Design considerations for 25gbe saturation - veeam - inherited nightmare

DemohFoxfire

Dabbler
Joined
May 2, 2023
Messages
11
4 months into inheriting a small datacenter (~4 racks) running mostly HP G6 / G7 24 bay servers using 10gb iSCSI with each freenas/truenas server with running all drives into single raidz2. These are iSCSI targets for ESXi and its a 50/50 spread of 2.5 SAS disks and consumer level 2.5 SSDs. Im not planning on touching that right now. The 5 or so veeam servers are all windows servers with individual single disks (not even jbod) as backup repositories. Im writing the entirety of the setup off as a total loss and going to rebuild from scratch over the next 18 months.

Ive been around FreeNAS/TrueNAS service / repair / replace a few dozen of these 24 bay units but have always been handed the hardware "This is what you get" so I never was on the spec or tuning side of things here so I would say a bit inexperienced.

The Goal:
50TB + server which can get close to or exceed 25GBE. Expand to 100+TB
The ability to receive multiple backup jobs at once.
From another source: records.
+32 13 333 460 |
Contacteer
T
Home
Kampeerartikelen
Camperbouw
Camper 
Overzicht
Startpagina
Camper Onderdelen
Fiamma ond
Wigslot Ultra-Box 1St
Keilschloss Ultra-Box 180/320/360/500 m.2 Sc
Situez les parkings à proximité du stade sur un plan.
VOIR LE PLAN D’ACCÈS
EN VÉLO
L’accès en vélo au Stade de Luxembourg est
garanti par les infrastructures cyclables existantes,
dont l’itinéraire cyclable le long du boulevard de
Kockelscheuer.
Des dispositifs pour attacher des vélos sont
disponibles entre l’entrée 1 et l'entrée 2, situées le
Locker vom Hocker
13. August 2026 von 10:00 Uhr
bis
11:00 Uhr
The current company method are backup chains 20+ long across multiple servers *crying here*
(future) 2nd server as a backup copy destination for redundancy / different retention policies.
Design is modular - Ill likely need to deploy many more than just 2 but this setup would be the largest single storage capacity;

Ive been reading a lot about optimizing for 10gbe and faster speeds, optimizing zfs, the network, etc, I think I need to take a step back and get some fundamentals down. Instead of emulating the current design with raidz2 maybe I should just be using mirrors?
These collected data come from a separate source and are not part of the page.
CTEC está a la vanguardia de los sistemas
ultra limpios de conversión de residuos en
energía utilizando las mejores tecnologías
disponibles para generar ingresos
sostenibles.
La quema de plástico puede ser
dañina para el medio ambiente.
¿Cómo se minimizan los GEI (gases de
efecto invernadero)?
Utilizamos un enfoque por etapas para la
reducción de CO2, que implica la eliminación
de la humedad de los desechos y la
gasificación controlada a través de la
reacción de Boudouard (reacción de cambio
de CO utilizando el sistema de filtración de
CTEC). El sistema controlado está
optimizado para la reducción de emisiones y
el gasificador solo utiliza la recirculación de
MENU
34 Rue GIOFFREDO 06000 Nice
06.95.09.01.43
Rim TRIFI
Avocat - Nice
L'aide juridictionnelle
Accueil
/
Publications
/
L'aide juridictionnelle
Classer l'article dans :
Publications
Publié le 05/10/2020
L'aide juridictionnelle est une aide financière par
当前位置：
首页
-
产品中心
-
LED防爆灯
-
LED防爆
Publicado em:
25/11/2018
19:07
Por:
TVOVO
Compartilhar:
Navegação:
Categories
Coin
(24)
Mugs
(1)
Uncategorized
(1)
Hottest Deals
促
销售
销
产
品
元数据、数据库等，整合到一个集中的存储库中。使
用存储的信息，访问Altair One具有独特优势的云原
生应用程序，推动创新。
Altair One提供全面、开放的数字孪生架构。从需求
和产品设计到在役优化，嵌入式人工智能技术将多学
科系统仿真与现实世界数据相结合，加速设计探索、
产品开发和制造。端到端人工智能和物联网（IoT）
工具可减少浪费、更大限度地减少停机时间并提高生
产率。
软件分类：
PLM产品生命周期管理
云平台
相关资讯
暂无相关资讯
I was thinking using an HPE Apollo 4200 LFF chassis as a base with boot & any other truenas specific drives populated in the rear on mirrored sets. My end goal is to end up fully populating the unit with 24x X sized 3.5 SAS drives but since I dont need 100+ TB right now I am hoping to start small, maybe with 8x drives. Im not married to the Apollo because I have plenty of rack space, I just would like to have everything consolidated (more drives in less servers) instead of being limited to how many drives we can jam into a single chassis. Or using DL380s exclusively and using 2u expansions to additional controllers external sas cables.

Is RaidZ2 fine?
Should I end up with multiple pools / vdevs, IE single 24 drive pool vs 3x 8 drive pools?
What does capacity expansion look like? IE start with an 8 drive pool, if I add another 8 drives is it best to add them to the existing pool or create a 2nd pool?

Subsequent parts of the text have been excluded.